◆ Exercise
Every line from the one holding "innych urządzeń elektrycznych." through the one holding "Solicítala aquí" in the data below must be returned exactly, both ends included, with pictures left out and nothing else added.

◆ Record extracts
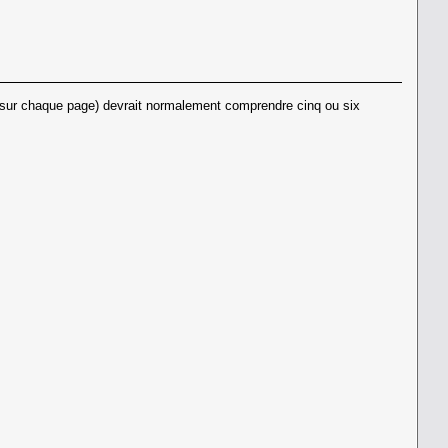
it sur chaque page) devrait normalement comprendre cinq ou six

--

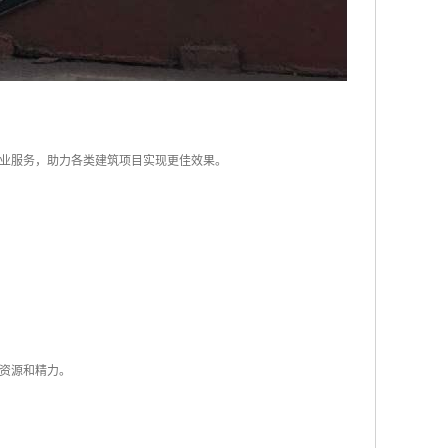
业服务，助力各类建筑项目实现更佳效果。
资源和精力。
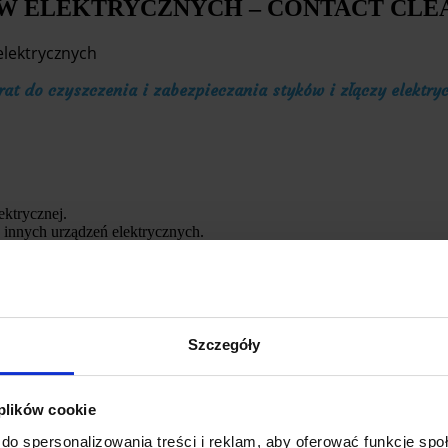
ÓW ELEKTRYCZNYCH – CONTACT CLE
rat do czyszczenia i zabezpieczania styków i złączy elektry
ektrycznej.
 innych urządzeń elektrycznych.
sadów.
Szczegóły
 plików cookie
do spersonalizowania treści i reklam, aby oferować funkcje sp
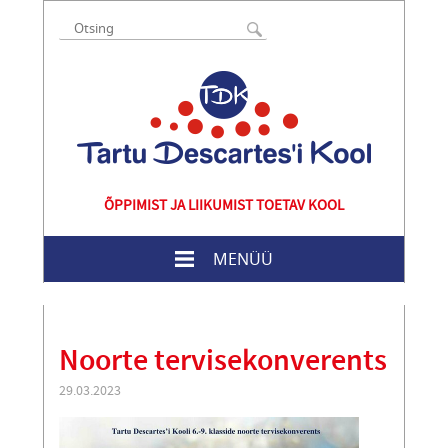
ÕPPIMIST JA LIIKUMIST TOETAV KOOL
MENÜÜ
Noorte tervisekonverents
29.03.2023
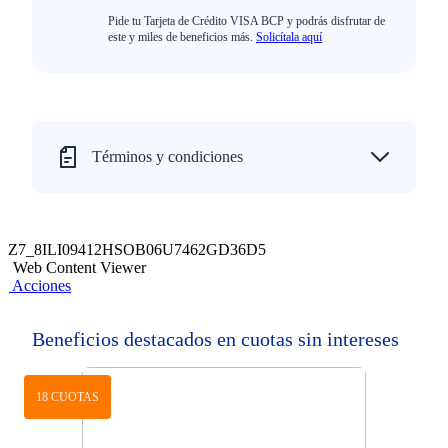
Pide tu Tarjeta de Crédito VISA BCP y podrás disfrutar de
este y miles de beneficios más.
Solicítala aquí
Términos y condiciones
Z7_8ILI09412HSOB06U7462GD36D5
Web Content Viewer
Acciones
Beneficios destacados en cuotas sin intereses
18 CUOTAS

◆ Exercise result
 innych urządzeń elektrycznych.
sadów.
Szczegóły
 plików cookie
do spersonalizowania treści i reklam, aby oferować funkcje sp
ÕPPIMIST JA LIIKUMIST TOETAV KOOL
MENÜÜ
Noorte tervisekonverents
29.03.2023
Pide tu Tarjeta de Crédito VISA BCP y podrás disfrutar de
este y miles de beneficios más.
Solicítala aquí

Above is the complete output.